Labor force participation has been falling since peaking at 67.3 percent in 2000. That’s partly the result of baby boomers retiring and dropping out of the workforce.
Joseph LaVorgna, chief U.S. economist at Deutsche Bank Securities, thinks an improving job market will lead more Americans to seek jobs. He predicts that the participation rate will level off around 63.5 percent.
The unemployment rate is derived from a survey of households, which found that more people started looking for work in May. Because some didn’t find jobs right away, the number of unemployed rose 101,000 to 11.7 million.
The job gain for the month is calculated from a separate survey of employers.
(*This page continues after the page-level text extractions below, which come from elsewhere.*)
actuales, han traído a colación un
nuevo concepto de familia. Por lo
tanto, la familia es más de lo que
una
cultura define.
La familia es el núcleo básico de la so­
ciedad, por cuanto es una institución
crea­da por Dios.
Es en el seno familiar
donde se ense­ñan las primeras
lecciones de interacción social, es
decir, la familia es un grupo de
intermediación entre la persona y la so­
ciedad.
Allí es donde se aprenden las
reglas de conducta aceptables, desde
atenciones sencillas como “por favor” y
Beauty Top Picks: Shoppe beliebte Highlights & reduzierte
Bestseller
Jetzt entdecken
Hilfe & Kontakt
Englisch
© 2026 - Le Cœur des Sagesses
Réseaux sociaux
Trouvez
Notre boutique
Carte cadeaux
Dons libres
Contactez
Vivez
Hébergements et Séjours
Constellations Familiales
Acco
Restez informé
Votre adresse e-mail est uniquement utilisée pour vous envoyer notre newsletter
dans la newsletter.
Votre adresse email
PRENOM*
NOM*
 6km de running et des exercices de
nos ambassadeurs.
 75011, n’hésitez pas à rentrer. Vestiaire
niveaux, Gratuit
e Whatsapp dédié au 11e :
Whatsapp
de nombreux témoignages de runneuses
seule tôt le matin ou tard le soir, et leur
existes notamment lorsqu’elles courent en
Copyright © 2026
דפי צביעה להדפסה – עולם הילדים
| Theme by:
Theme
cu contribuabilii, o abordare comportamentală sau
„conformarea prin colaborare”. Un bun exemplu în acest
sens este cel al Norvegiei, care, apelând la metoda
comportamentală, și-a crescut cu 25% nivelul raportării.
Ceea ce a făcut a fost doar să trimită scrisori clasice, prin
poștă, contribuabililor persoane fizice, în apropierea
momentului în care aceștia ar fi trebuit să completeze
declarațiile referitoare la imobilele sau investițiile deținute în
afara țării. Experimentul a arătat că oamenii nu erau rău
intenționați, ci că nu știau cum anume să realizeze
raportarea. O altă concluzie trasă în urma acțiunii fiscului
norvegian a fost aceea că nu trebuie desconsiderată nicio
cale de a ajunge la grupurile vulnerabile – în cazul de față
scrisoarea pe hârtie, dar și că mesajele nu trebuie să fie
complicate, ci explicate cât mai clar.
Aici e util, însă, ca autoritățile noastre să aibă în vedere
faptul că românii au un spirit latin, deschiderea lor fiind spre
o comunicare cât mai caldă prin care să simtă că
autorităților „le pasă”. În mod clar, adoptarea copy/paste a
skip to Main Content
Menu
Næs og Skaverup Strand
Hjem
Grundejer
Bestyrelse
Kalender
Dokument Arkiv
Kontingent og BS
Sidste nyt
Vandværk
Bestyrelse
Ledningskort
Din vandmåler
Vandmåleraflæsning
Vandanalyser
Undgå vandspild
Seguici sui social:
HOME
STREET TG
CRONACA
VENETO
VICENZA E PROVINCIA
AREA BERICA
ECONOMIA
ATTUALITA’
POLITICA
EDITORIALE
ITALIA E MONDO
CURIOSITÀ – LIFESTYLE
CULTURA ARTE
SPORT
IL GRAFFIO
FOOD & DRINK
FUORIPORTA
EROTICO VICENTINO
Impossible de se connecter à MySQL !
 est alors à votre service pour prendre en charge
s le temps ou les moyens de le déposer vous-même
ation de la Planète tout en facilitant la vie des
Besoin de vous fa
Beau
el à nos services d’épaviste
Some signs in the report suggested that the federal government’s deep spending cuts in domestic and defense programs and scant growth in much of the rest of the world are weighing on the U.S. job market. Weakness overseas has slowed demand for U.S. exports.
Manufacturers cut 8,000 jobs. The federal government shed 14,000. Both were the third straight month of cuts for those industries. Over the past three months, the federal government has cut 45,000 jobs.
The number of temporary jobs rose by about 26,000. The economy has added temporary jobs for eight straight months, suggesting that employers are responding to more demand but aren’t confident enough to hire permanent workers.
Industries that rely directly on consumer spending hired at a healthy pace — a sign of confidence that consumers will keep spending. Retailers added 28,000 jobs. Restaurants added 38,000.